回复: 请教一个用PowerGREP检索汉语的问题
开个玩笑,别生气。 如果你阅读了PowerGrep的说明书,就应该知道,即使它可以检索Word、Excel等文档,也只是有限的,而且也是在背后转化成纯文本文件后检索的(虽然用户在使用时并不知道这一点)。检索汉语文本就更难了。既然这样,直接用纯文本文件检索就行了,没必要折腾自己。参见下面内容:
PowerGREP is primarily designed to work with plain text files. Plain text files include plain text documents, HTML and XML files, software source code, comma-delimited and other data files, configuration files, etc. When searching through tagged formats such as HTML, PowerGREP does not make any difference between the HTML tags and the text that you would see when viewing the HTML file in a browser. It's all plain text.
Many applications store their data in binary files. These files often use file formats that are proprietary to the developer of the application. Such files generally cannot be processed by software other than the software that created them.
PowerGREP can decode a small number of proprietary file formats. Prior to searching, PowerGREP will create a textual representation of the file's contents. That textual representation is then searched through.
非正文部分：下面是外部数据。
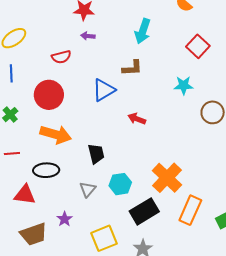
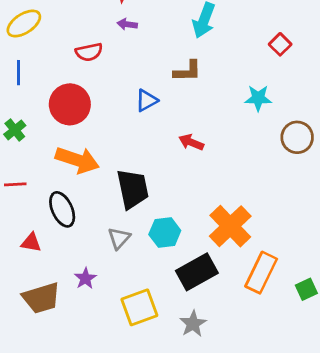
red square: (198, 46) -> (280, 44), size x0.7
blue triangle: (104, 90) -> (147, 100), size x0.7
black trapezoid: (96, 154) -> (133, 189), size x1.4
black ellipse: (46, 170) -> (62, 209), turned 65
red triangle: (25, 195) -> (31, 243), size x0.7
PowerGREP can currently decode Microsoft Word documents (*.doc and *.dot files), Excel spreadsheets (*.xls files), and PDF files (*.pdf). PowerGREP also has partial support for Quattro Pro spreadsheets and Lotus 1-2-3 spreadsheets. "Partial support" means that not all versions of these file formats can be decoded by PowerGREP. PowerGREP cannot encode any of these formats. This means you can run "find files", "display search matches" and "collect data" actions on these files, but not search-and-replace actions.